Saturday 14 September 2013

Innocence, guilt and 'trial by tabloid.'

An absolute cornerstone of the law is that a person accused of a crime is innocent until proven guilty. Accused, arrested, charged and put in the dock, you are still not guilty of the crime until a jury of your peers has heard and seen the evidence against you and the defence your solicitor has made, and decided that the evidence against you convinces them beyond reasonable doubt that you did the Bad Thing.

Anyone who has any problem with that is a buckethead. Mistakes happen; even when it seems pretty clear that A did something awful to B, it might not actually be true. B could be a liar, or mistaken. Yet there are still plenty of people who will insist that, even after being acquitted of doing a Bad Thing, A probably did do it, really. So being accused of a crime is a pretty horrible thing. The fact that being accused of a crime now seems to be a cue for the tabloids to declare open season on your life, your family, friends, career and personal habits is also a pretty horrible thing. Just ask Christopher Jeffries or Colin Stagg, convicted of murder by the press rather than in a court of law and forever portrayed as dangerous and evil when both were wholly innocent and the crimes they were accused of later proven to have been committed by other people.

So it probably doesn't seem all that unreasonable to call for anonymity to be granted to those accused - but not yet convicted - of rape. Michael LeVell has been acquitted of rape but only after the papers had a gleeful rampage through every aspect of his personal life; alcoholism, infidelity and, for all I know or care, the odd overdue library book. As he is innocent according to the law, it's considered a bit much that his reputation has been so comprehensively trashed and now, apparently, an awful lot of people are going to carry on thinking that there's no smoke without fire and anyway he's got weird eyes so he must have done something, etc.

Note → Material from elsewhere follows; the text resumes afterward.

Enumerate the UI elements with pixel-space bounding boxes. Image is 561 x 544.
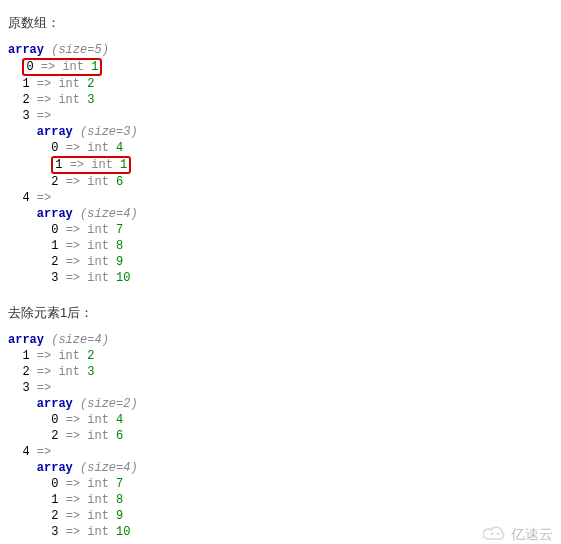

However, there is a bit of a problem when it comes to conflating the fates of those  accused of murder and those accused of rape, and the problem is that, in a rape case, the victim is there, in court, and able to name the person - had already, often repeatedly, named the person who committed the crime. In a case of murder by a stranger, or by someone outside of the immediate family, there's often quite a lot of room for error on the part of the police. The murder victim, being dead, is unable to name the criminal or pick him/her out of a lineup. The victim of rape who chooses to press charges is alive, is a witness to the crime and much less likely to be mistaken. (Yes, sometimes a victim is mistaken as to the identity of the attacker; that is one of many reasons why a person accused of a crime has the right to trial by jury. Etc.)

So there is, actually, a very good case for preventing the media from naming - and subsequently mounting an attack on every aspect of the life of - an individual accused of murder. There's a good case to be made for restricting the tendency of the press to rummage round and snark about the personal life of those accused of a crime to the extent that the accused has been convicted of the crime by the media before a trial occurs. There's a case for reminding the tabloid press that newspapers are not the equivalent of a jury.